§ **Exercise**
Report back each line of the data that contains the word "with".

[Stored data entries]
**********

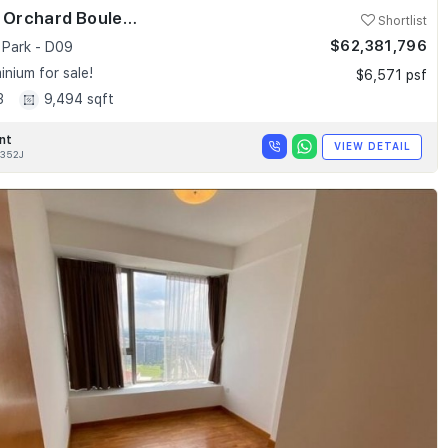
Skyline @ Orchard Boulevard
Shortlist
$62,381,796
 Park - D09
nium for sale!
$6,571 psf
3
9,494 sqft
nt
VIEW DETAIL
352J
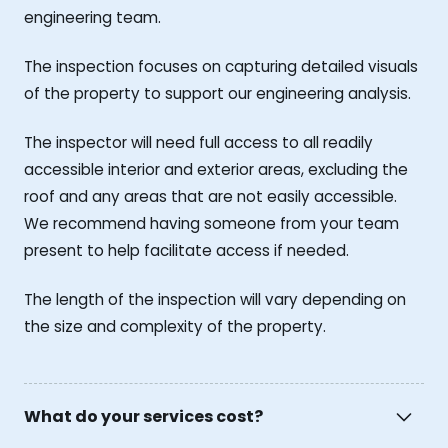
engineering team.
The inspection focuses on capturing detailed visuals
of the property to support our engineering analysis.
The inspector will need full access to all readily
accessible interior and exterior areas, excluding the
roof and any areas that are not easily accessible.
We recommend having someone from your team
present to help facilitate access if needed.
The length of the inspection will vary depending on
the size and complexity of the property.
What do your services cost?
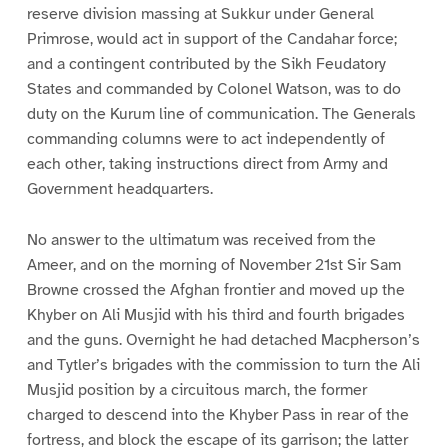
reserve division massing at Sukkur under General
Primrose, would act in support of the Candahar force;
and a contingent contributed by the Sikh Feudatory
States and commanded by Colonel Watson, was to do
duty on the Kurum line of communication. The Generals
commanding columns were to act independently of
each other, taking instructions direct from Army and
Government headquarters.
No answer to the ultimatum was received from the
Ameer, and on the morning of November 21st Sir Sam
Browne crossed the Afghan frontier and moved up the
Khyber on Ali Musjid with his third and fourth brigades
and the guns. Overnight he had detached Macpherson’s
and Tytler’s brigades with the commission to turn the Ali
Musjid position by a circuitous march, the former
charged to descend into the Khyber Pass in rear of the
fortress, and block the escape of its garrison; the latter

**********

§ **Solution for this task**
Khyber on Ali Musjid with his third and fourth brigades
and Tytler’s brigades with the commission to turn the Ali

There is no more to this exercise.